(Beginning of Dataset excerpt)

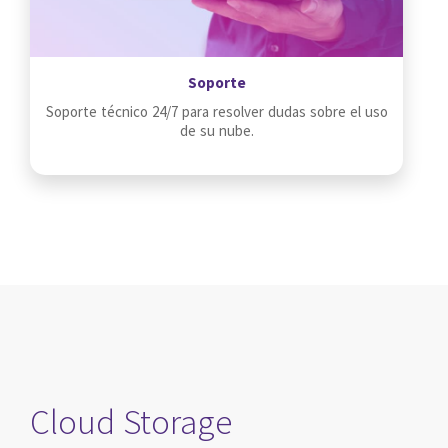
Soporte
Soporte técnico 24/7 para resolver dudas sobre el uso
de su nube.
Cloud Storage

(End of Dataset excerpt)

• _What is expected_
Transcribe the whole of the data exactly, minus any pictures.

• _Expected answer_
Soporte
Soporte técnico 24/7 para resolver dudas sobre el uso
de su nube.
Cloud Storage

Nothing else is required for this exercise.